The Census Bureau released state-by-state estimates last month, but Utah completes its own estimates each year that are used for state planning purposes. The Census Bureau estimated the state grew by just more than 35,000 people.
Following Tooele's 6.9 percent growth was Washington County, which grew 4.9 percent in the past year. Washington County was also the second-fastest-growing county in the state from 1990 to 2000, nearly doubling in size. Tooele was the fourth-fastest-growing county from 1990 to 2000, with Summit having the most growth in the decade.
Other counties with significant growth in the latter part of 2000 and first part of 2001 were Summit, Utah, Wasatch, Juab, Uintah, Beaver and Iron.
Though the growth among the different counties was different in the past year than it was in the past decade, it still followed the general growth pattern that has existed in recent years in the state.

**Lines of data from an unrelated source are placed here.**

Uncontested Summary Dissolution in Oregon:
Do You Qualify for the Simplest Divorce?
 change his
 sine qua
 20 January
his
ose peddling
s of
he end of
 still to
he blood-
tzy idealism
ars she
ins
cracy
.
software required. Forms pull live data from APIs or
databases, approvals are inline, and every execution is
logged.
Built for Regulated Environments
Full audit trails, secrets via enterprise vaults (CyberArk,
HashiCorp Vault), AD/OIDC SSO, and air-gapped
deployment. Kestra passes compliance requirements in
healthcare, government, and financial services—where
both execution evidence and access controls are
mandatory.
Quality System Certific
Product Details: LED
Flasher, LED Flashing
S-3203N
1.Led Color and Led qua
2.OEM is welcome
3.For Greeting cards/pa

"The biggest growth was in a doughnut around the Wasatch Front," said Neil Ashdown, deputy director of the Governor's Office of Planning and Budget and chairman of the Utah Population Estimates Committee. "That's largely taken place again, but the growth is on the southern end of the Wasatch Front."
The committee estimates about 14,000 people migrated to the state between 2000 and 2001, largely for economic reasons, Ashdown said. Though the state's economy has had a significant downturn, a large part of that occurred after July 2001, which is the cutoff date for the estimates, and in spite of that the state is still attractive to some outsiders.

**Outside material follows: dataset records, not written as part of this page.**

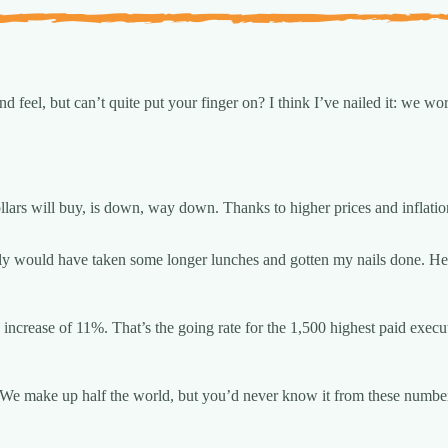
d feel, but can’t quite put your finger on? I think I’ve nailed it: we wo
llars will buy, is down, way down. Thanks to higher prices and inflati
tely would have taken some longer lunches and gotten my nails done. Hel
increase of 11%. That’s the going rate for the 1,500 highest paid execu
We make up half the world, but you’d never know it from these numbe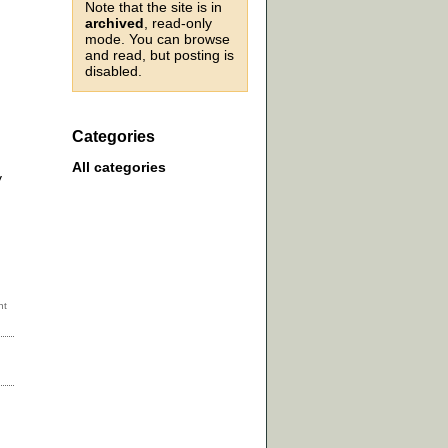
Note that the site is in
archived
, read-only
mode. You can browse
and read, but posting is
disabled.
Categories
All categories
y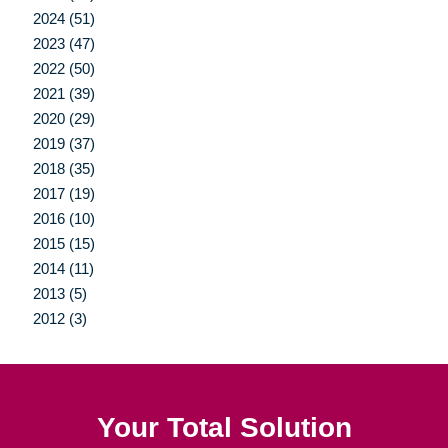
2024 (51)
2023 (47)
2022 (50)
2021 (39)
2020 (29)
2019 (37)
2018 (35)
2017 (19)
2016 (10)
2015 (15)
2014 (11)
2013 (5)
2012 (3)
Your Total Solution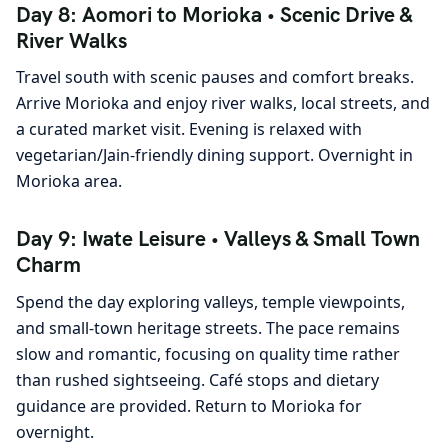
Day 8: Aomori to Morioka • Scenic Drive &
River Walks
Travel south with scenic pauses and comfort breaks.
Arrive Morioka and enjoy river walks, local streets, and
a curated market visit. Evening is relaxed with
vegetarian/Jain-friendly dining support. Overnight in
Morioka area.
Day 9: Iwate Leisure • Valleys & Small Town
Charm
Spend the day exploring valleys, temple viewpoints,
and small-town heritage streets. The pace remains
slow and romantic, focusing on quality time rather
than rushed sightseeing. Café stops and dietary
guidance are provided. Return to Morioka for
overnight.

"Even though Utah's economy is weaker than it has been, it's still doing better than neighboring states," he said.
People who move here for jobs often look for places to live where the land is less expensive, which is why counties including Tooele and Utah had high growth rates. Counties such as Iron and Washington had high growth rates in part because they attract some tourism, both have institutions of higher learning and are destinations for retired people, Ashdown said.
Although from 1990 to 2000 every county in Utah gained in population, from 2000 to 2001 a number of counties actually lost population. Among them were Emery, Garfield, Carbon, Piute, San Juan, Grand, Millard and Wayne.
The possible reasons for population loss in those areas varies from weakening economies in sectors such as mining and oil to the fact these counties are sparsely populated anyway, so even small numbers of out-migration affect the numbers.
"One family could move out and it could change the percentage," Ashdown said.
Small population losses over a one-year period are not too uncommon and aren't normally cause for alarm unless the trend continues over several years.